For Ruth Paine it was a new and exciting existence. Within the span of one afternoon, she had been whirled up and out of the drab life of dirty diapers and high chairs and the Book-of-the-Month Club and set onto the edges of the story of the century. She was a celebrity. Policemen, reporters, and photographers hung on her words, her opinions, and she, Ruth Paine, Quaker, was
the umbilical cord between Marina Oswald and the U.S. government. Everything would turn out good in the end, because, to a dedicated Christian, it always does. To a woman hitherto stranded on the sandbars of marital discord, this was an exciting ride down the rapids.
Robert Oswald understood Marguerite. The dear, sweet, protective mother would fall asleep on time and wake up on time. Guilt or innocence could be secondary to the last, the final chance to stand before a derisive world and take a bow. All of the earlier bitterness, the lack of understanding by others, the snubs of the fine ladies in the shops where she worked, the marrying and losing of men, the teenage loss of three sons—all of it might be prelude leading to this great shining moment when once more she could storm into the capital city of Washington demanding to see the high and mighty and assert herself as a mother. If, in addition, there was a dollar to be earned, it might be a most attractive buck.
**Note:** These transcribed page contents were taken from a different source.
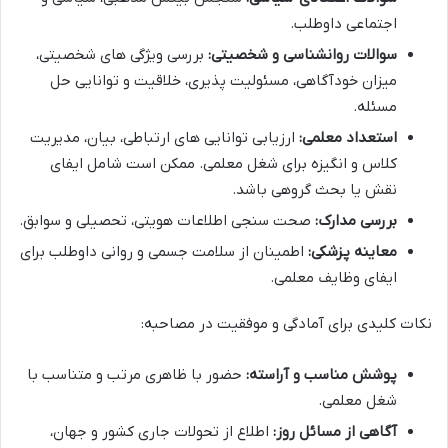
اجتماعی داوطلب.
سوالات روانشناسی و شخصیتی:
بررسی ویژگی های شخصیتی،
میزان خودآگاهی، مسئولیت پذیری، خلاقیت و توانایی حل
مسئله.
استعداد معلمی:
ارزیابی توانایی های ارتباطی، بیان، مدیریت
کلاس و انگیزه برای شغل معلمی. ممکن است شامل ایفای
نقش یا بحث گروهی باشد.
بررسی مدارک:
صحت سنجی اطلاعات هویتی، تحصیلی و سوابق.
معاینه پزشکی:
اطمینان از سلامت جسمی و روانی داوطلب برای
ایفای وظایف معلمی.
نکات کلیدی برای آمادگی و موفقیت در مصاحبه:
پوشش مناسب و آراسته:
حضور با ظاهری مرتب و متناسب با
شغل معلمی.
آگاهی از مسائل روز:
اطلاع از تحولات جاری کشور و جهان،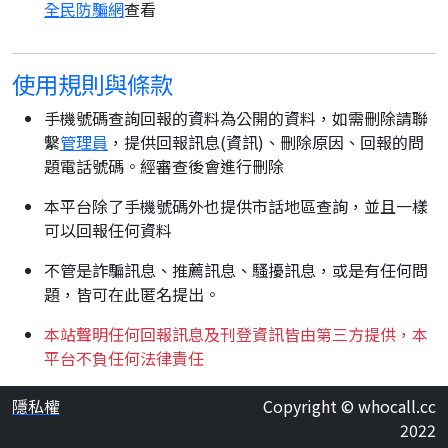
全民防騙網
查看
使用規則與條款
手機號碼查詢回報的資料為公開的資料，如需刪除請聯
繫
管理員
，提供回報訊息(資訊)、刪除原因、回報的問
題電話號碼。經審查後會進行刪除
本平台除了手機號碼外也提供市話地區查詢，並且一樣
可以回報任何資料
不管是詐騙訊息、推薦訊息、騷擾訊息，或是有任何問
題，皆可在此匿名提出。
本站聲明任何回報訊息及刊登資訊皆由第三方提供，本
平台不負任何法律責任
隱私權
Copyright © whocall.cc
2022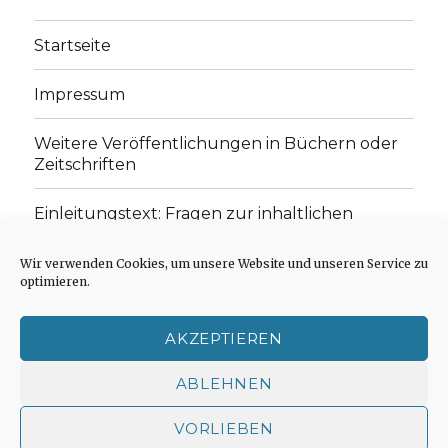
Startseite
Impressum
Weitere Veröffentlichungen in Büchern oder
Zeitschriften
Einleitungstext: Fragen zur inhaltlichen
Position der Homepage und zum Begriff des
„schwachen Glaubens“
Wir verwenden Cookies, um unsere Website und unseren Service zu
optimieren.
Einladung zur Mitarbeit: Rezensionen,
Aufsätze, Gedichte und Predigten
AKZEPTIEREN
Cookie-Richtlinie (EU)
ABLEHNEN
VORLIEBEN
Der schwache Glaube
Impressum
Stolz präsentiert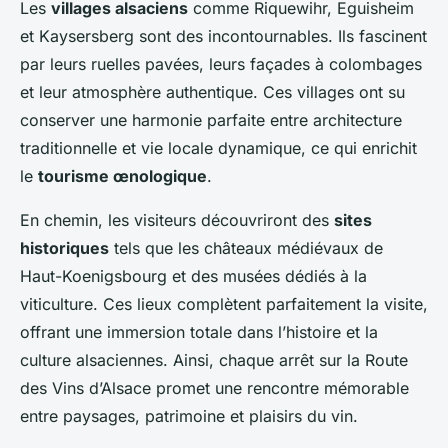
Les
villages alsaciens
comme Riquewihr, Eguisheim
et Kaysersberg sont des incontournables. Ils fascinent
par leurs ruelles pavées, leurs façades à colombages
et leur atmosphère authentique. Ces villages ont su
conserver une harmonie parfaite entre architecture
traditionnelle et vie locale dynamique, ce qui enrichit
le
tourisme œnologique
.
En chemin, les visiteurs découvriront des
sites
historiques
tels que les châteaux médiévaux de
Haut-Koenigsbourg et des musées dédiés à la
viticulture. Ces lieux complètent parfaitement la visite,
offrant une immersion totale dans l’histoire et la
culture alsaciennes. Ainsi, chaque arrêt sur la Route
des Vins d’Alsace promet une rencontre mémorable
entre paysages, patrimoine et plaisirs du vin.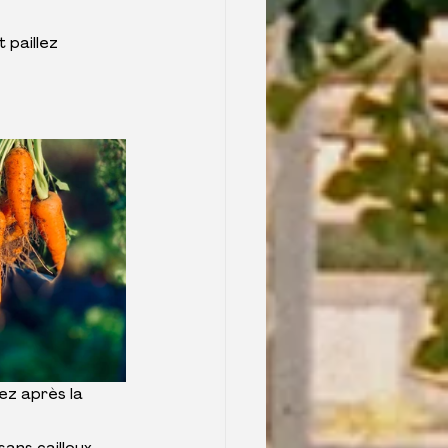
 paillez 
ez après la 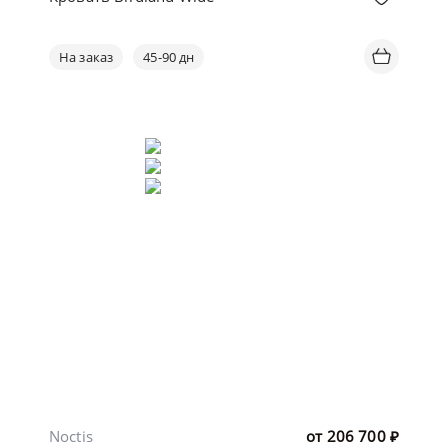
На заказ
45-90 дн
Noctis
от
206 700
₽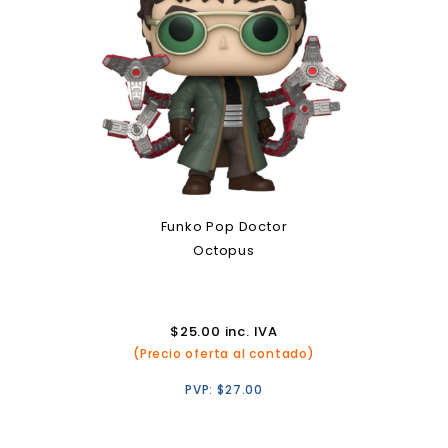
Funko Pop Doctor
Octopus
$
25.00
inc. IVA
(Precio oferta al contado)
PVP:
$
27.00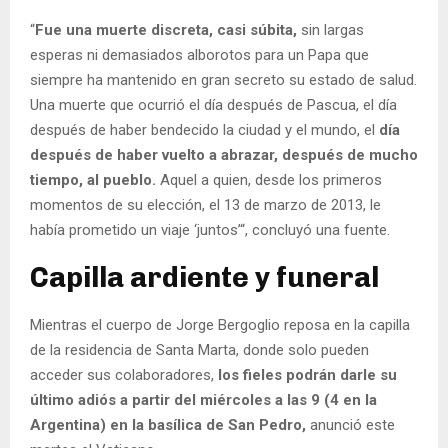
“
Fue una muerte discreta, casi súbita,
sin largas
esperas ni demasiados alborotos para un Papa que
siempre ha mantenido en gran secreto su estado de salud.
Una muerte que ocurrió el día después de Pascua, el día
después de haber bendecido la ciudad y el mundo, el
día
después de haber vuelto a abrazar, después de mucho
tiempo, al pueblo.
Aquel a quien, desde los primeros
momentos de su elección, el 13 de marzo de 2013, le
había prometido un viaje ‘juntos’“, concluyó una fuente.
Capilla ardiente y funeral
Mientras el cuerpo de Jorge Bergoglio reposa en la capilla
de la residencia de Santa Marta, donde solo pueden
acceder sus colaboradores,
los fieles podrán darle su
último adiós a partir del miércoles a las 9 (4 en la
Argentina) en la basílica de San Pedro,
anunció este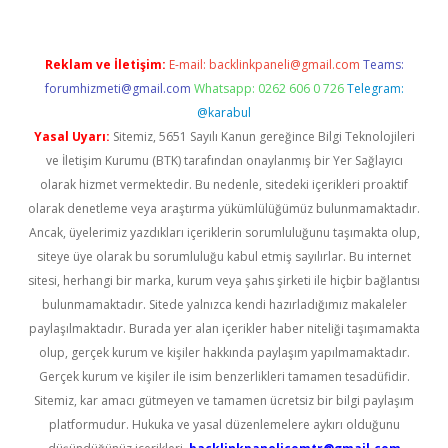
Reklam ve İletişim:
E-mail:
backlinkpaneli@gmail.com
Teams:
forumhizmeti@gmail.com
Whatsapp: 0262 606 0 726
Telegram:
@karabul
Yasal Uyarı:
Sitemiz, 5651 Sayılı Kanun gereğince Bilgi Teknolojileri
ve İletişim Kurumu (BTK) tarafından onaylanmış bir Yer Sağlayıcı
olarak hizmet vermektedir. Bu nedenle, sitedeki içerikleri proaktif
olarak denetleme veya araştırma yükümlülüğümüz bulunmamaktadır.
Ancak, üyelerimiz yazdıkları içeriklerin sorumluluğunu taşımakta olup,
siteye üye olarak bu sorumluluğu kabul etmiş sayılırlar. Bu internet
sitesi, herhangi bir marka, kurum veya şahıs şirketi ile hiçbir bağlantısı
bulunmamaktadır. Sitede yalnızca kendi hazırladığımız makaleler
paylaşılmaktadır. Burada yer alan içerikler haber niteliği taşımamakta
olup, gerçek kurum ve kişiler hakkında paylaşım yapılmamaktadır.
Gerçek kurum ve kişiler ile isim benzerlikleri tamamen tesadüfidir.
Sitemiz, kar amacı gütmeyen ve tamamen ücretsiz bir bilgi paylaşım
platformudur. Hukuka ve yasal düzenlemelere aykırı olduğunu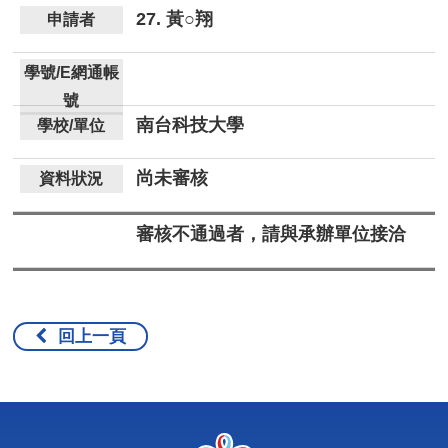
27. 黃○翔
南台科技大學
尚未審核
審核不通過者，請與承辦單位接洽
回上一頁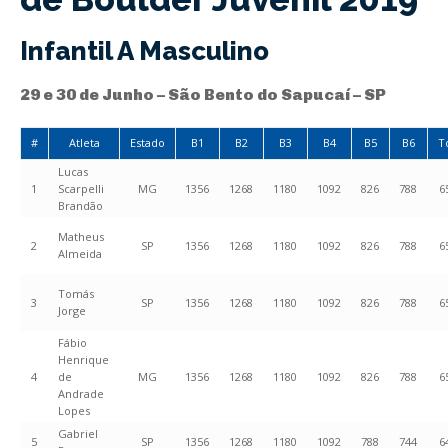
Infantil A Masculino
29 e 30 de Junho – São Bento do Sapucaí – SP
#
Atleta
Estado
B1
B2
B3
B4
B5
B6
T
Lucas
1
Scarpelli
MG
1356
1268
1180
1092
826
788
6
Brandão
Matheus
2
SP
1356
1268
1180
1092
826
788
6
Almeida
Tomás
3
SP
1356
1268
1180
1092
826
788
6
Jorge
Fábio
Henrique
4
de
MG
1356
1268
1180
1092
826
788
6
Andrade
Lopes
Gabriel
5
SP
1356
1268
1180
1092
788
744
6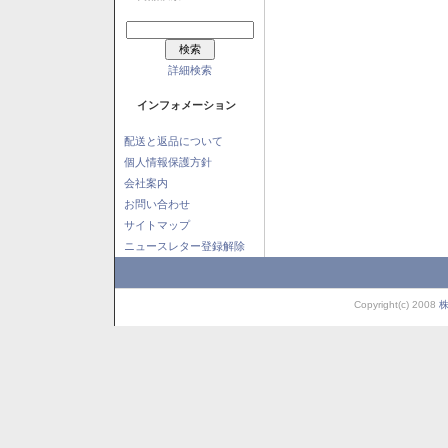
詳細検索
インフォメーション
配送と返品について
個人情報保護方針
会社案内
お問い合わせ
サイトマップ
ニュースレター登録解除
Copyright(c) 2008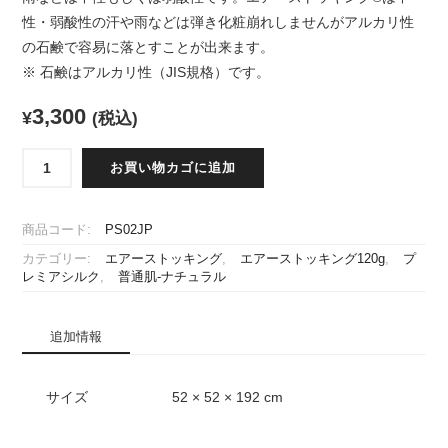
性・弱酸性の汗や雨などは弾き化粧崩れしませんがアルカリ性
の石鹸で容易に落とすことが出来ます。
※ 石鹸はアルカリ性（JIS規格）です。
3,300
¥
(税込)
[普
お買い物カゴに追加
通
肌]
[PS02]
商品コード:
PS02JP
エ
カテゴリー:
エアーストッキング
,
エアーストッキング120g
,
プ
ア
レミアシルク
,
普通肌-ナチュラル
ー
ス
ト
追加情報
ッ
キ
ン
サイズ
52 × 52 × 192 cm
グ
プ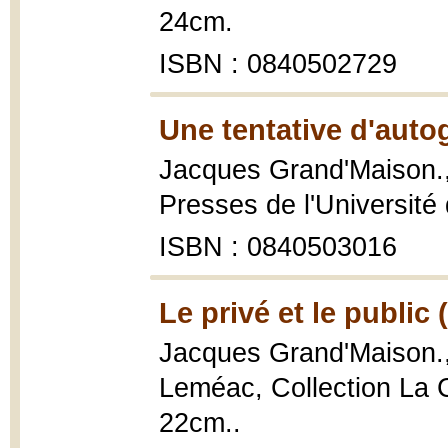
24cm.
ISBN : 0840502729
Une tentative d'auto
Jacques Grand'Maison.
Presses de l'Université 
ISBN : 0840503016
Le privé et le public 
Jacques Grand'Maison.
Leméac, Collection La C
22cm..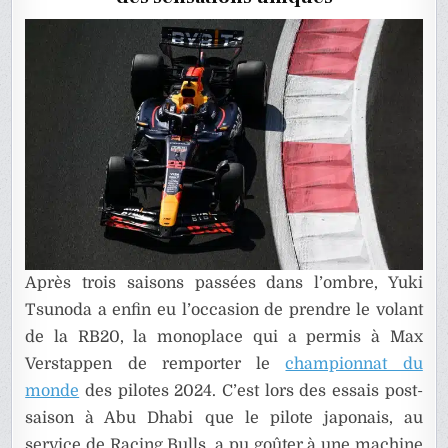
A
ADORÉ
LES
SENSATI
Après trois saisons passées dans l’ombre, Yuki
Tsunoda a enfin eu l’occasion de prendre le volant
de la RB20, la monoplace qui a permis à Max
Verstappen de remporter le
championnat du
monde
des pilotes 2024. C’est lors des essais post-
saison à Abu Dhabi que le pilote japonais, au
service de Racing Bulls, a pu goûter à une machine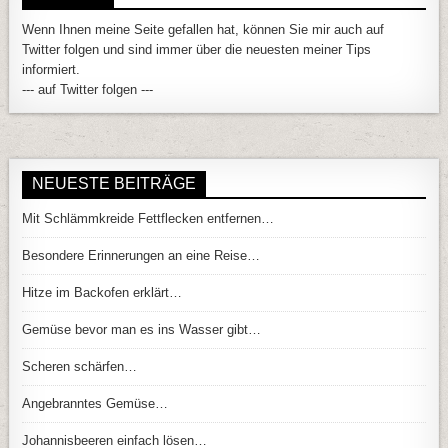
Wenn Ihnen meine Seite gefallen hat, können Sie mir auch auf
Twitter folgen und sind immer über die neuesten meiner Tips
informiert.
--- auf Twitter folgen ---
NEUESTE BEITRÄGE
Mit Schlämmkreide Fettflecken entfernen…
Besondere Erinnerungen an eine Reise…
Hitze im Backofen erklärt…
Gemüse bevor man es ins Wasser gibt…
Scheren schärfen…
Angebranntes Gemüse…
Johannisbeeren einfach lösen…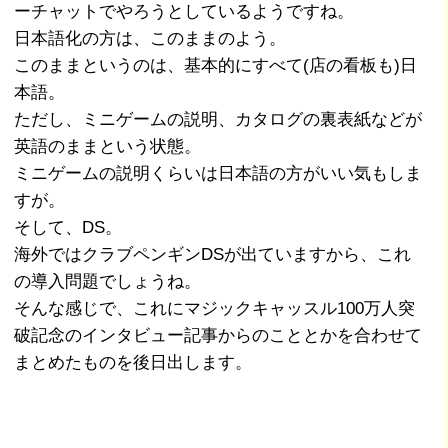
ーチャットでやろうとしているようですね。
日本語化の方は、このままのよう。
このままというのは、基本的にすべて(店の看板も)日
本語。
ただし、ミニゲームの説明、カタログの裏表紙などが
英語のままという状態。
ミニゲームの説明くらいは日本語の方がいい気もしま
すが。
そして、DS。
海外ではクラブペンギンDSが出ていますから、これ
の導入問題でしょうね。
そんな感じで、これにマジックキャッスル100万人突
破記念のインタビュー記事からのこととかを合わせて
まとめたものを後日出します。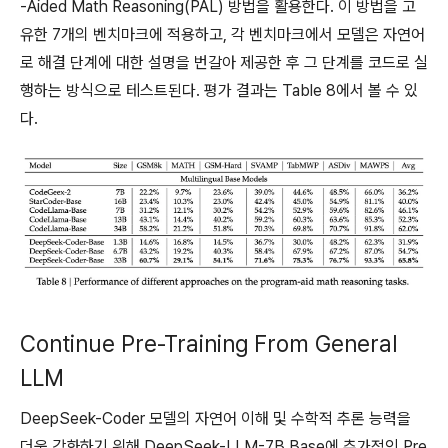
-Aided Math Reasoning(PAL) 방법을 활용한다. 이 방법을 고
유한 7개의 벤치마크에 적용하고, 각 벤치마크에서 모델은 자연어
로 해결 단계에 대한 설명을 번갈아 제공한 후 그 단계를 코드로 실
행하는 방식으로 테스트된다. 평가 결과는 Table 8에서 볼 수 있
다.
Continue Pre-Training From General
LLM
DeepSeek-Coder 모델의 자연어 이해 및 수학적 추론 능력을
더욱 강화하기 위해 DeepSeek-LLM-7B Base에 추가적인 Pre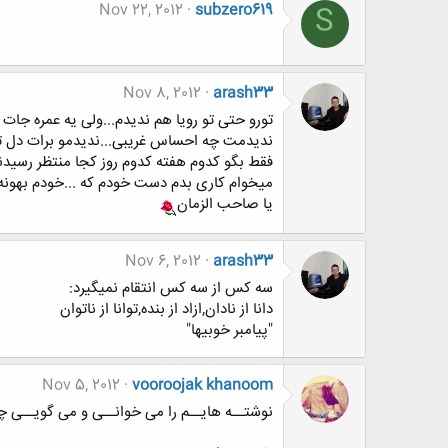
Nov 22, 2012
subzero619
S
Nov 8, 2012
arash33
تورو حتی تو رویا هم ندیدم...ولی یه عمره جات خ
ندیدمت چه احساس غریبی...ندیدمو برات دل ت
فقط بگو کدوم هفته کدوم روز کجا منتظر رسیدن
میخوام کاری بدم دست خودم که ...خودم بهونه
یا صاحب الزمان
Nov 6, 2012
arash33
سه کس از سه کس انتقام نمیگیرد:
دانا از نادان,ازاد از بنده,توانا از ناتوان
"پیامبر خوبیها"
Nov 5, 2012
vooroojak khanoom
نوشتــه هایــم را می خوانــی و می گویــی چـ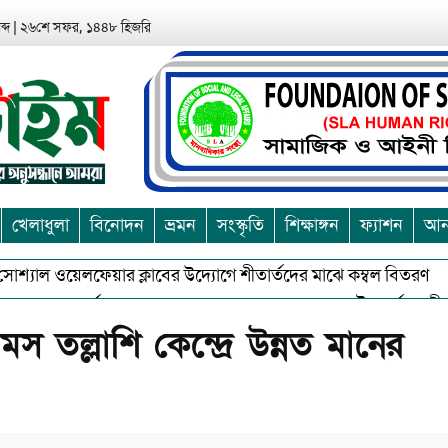
্দ
|
২৬শে সফর, ১৪৪৮ হিজরি
খেলাধুলা
বিনোদন
ভ্রমন
সংস্কৃতি
শিক্ষাঙ্গন
ফ্যাশন
আন্
্যাল ওয়েলফেয়ার ক্লাবের উদ্যোগে শীতার্তদের মাঝে কম্বল বিতরণ
আশ
ুভকে বর্জন করে সত্য,সুন্দরকে বরনে কলাপাড়ায় বৌদ্ধ ধর্মাবলম্বীদের প্রব
স তল্লাশি কেন্দ্রে উন্নত মানের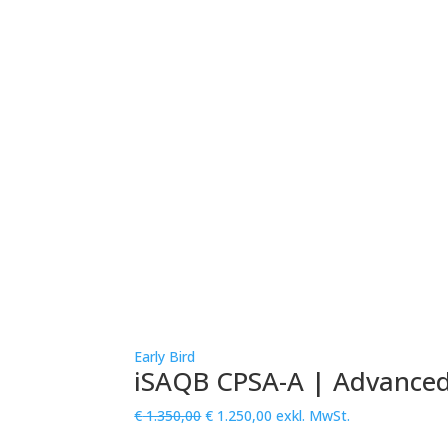
Early Bird
iSAQB CPSA-A | Advanced 
Ursprünglicher
Aktueller
€
1.350,00
€
1.250,00
exkl. MwSt.
Preis
Preis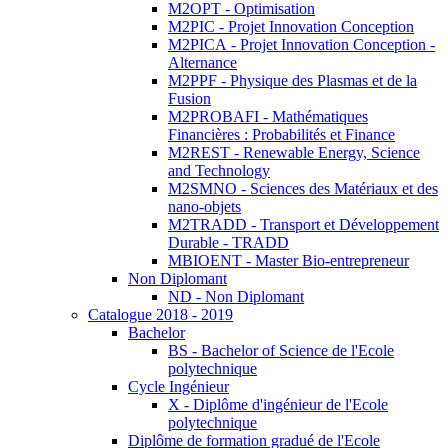
M2OPT - Optimisation
M2PIC - Projet Innovation Conception
M2PICA - Projet Innovation Conception -
Alternance
M2PPF - Physique des Plasmas et de la
Fusion
M2PROBAFI - Mathématiques
Financières : Probabilités et Finance
M2REST - Renewable Energy, Science
and Technology
M2SMNO - Sciences des Matériaux et des
nano-objets
M2TRADD - Transport et Développement
Durable - TRADD
MBIOENT - Master Bio-entrepreneur
Non Diplomant
ND - Non Diplomant
Catalogue 2018 - 2019
Bachelor
BS - Bachelor of Science de l'Ecole
polytechnique
Cycle Ingénieur
X - Diplôme d'ingénieur de l'Ecole
polytechnique
Diplôme de formation gradué de l'Ecole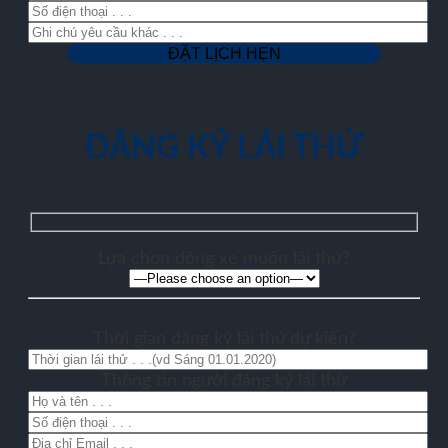
ĐĂNG KÝ LÁI THỬ
Lựa chọn dòng xe muốn lái thử?
Thời gian đăng ký lái thử dự kiến?
Thông tin người đăng ký lái thử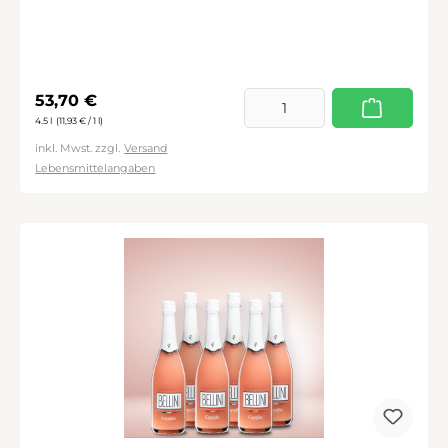
Regulärer Preis:
53,70 €
4.5 l
(11,93 € / 1 l)
inkl. Mwst. zzgl.
Versand
Lebensmittelangaben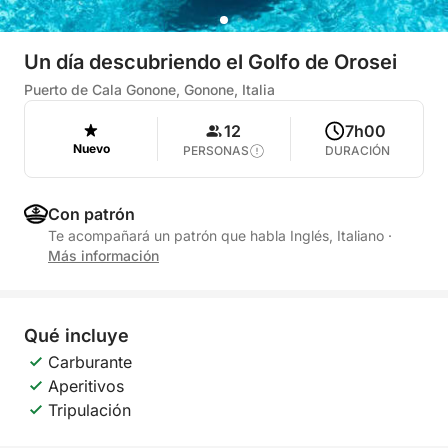
Un día descubriendo el Golfo de Orosei
Puerto de Cala Gonone, Gonone, Italia
12
7h00
Nuevo
PERSONAS
DURACIÓN
Con patrón
Te acompañará un patrón que habla Inglés, Italiano
·
Más información
Qué incluye
Carburante
Aperitivos
Tripulación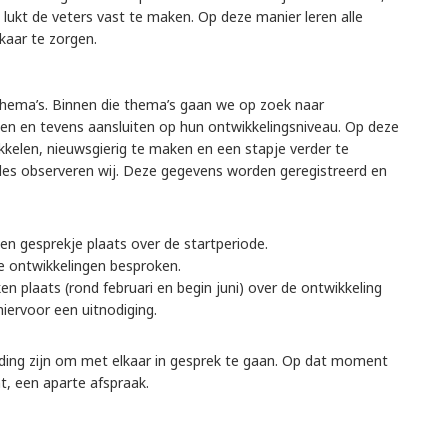
 lukt de veters vast te maken. Op deze manier leren alle
kaar te zorgen.
hema’s. Binnen die thema’s gaan we op zoek naar
liggen en tevens aansluiten op hun ontwikkelingsniveau. Op deze
ikkelen, nieuwsgierig te maken en een stapje verder te
alles observeren wij. Deze gegevens worden geregistreerd en
n gesprekje plaats over de startperiode.
e ontwikkelingen besproken.
n plaats (rond februari en begin juni) over de ontwikkeling
 hiervoor een uitnodiging.
eiding zijn om met elkaar in gesprek te gaan. Op dat moment
ht, een aparte afspraak.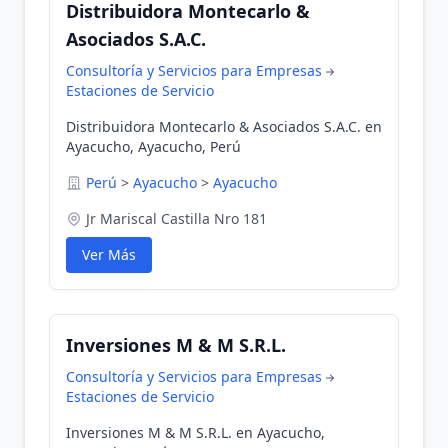
Distribuidora Montecarlo &
Asociados S.A.C.
Consultoría y Servicios para Empresas
Estaciones de Servicio
Distribuidora Montecarlo & Asociados S.A.C. en
Ayacucho, Ayacucho, Perú
Perú
>
Ayacucho
>
Ayacucho
Jr Mariscal Castilla Nro 181
Ver Más
Inversiones M & M S.R.L.
Consultoría y Servicios para Empresas
Estaciones de Servicio
Inversiones M & M S.R.L. en Ayacucho,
Marina felt pity for the grandmother tonight. The poor thing hadn’t known that she was a grandmother again until she arrived at the police station. The first vague distrust of Ruth Paine was in Marina’s mind. The young Mrs. Oswald, in her muteness, felt that she had been thrust aside. Ruth was too gay and buoyant a mouthpiece for Marina. Her personal opinions were strong and sometimes meticulous, as in her verdict that all guns were black or dark brown; they all looked alike in their deadly venom; one could not differentiate between one with a telescopic sight and one without—nor could any amount of interrogation alter that opinion.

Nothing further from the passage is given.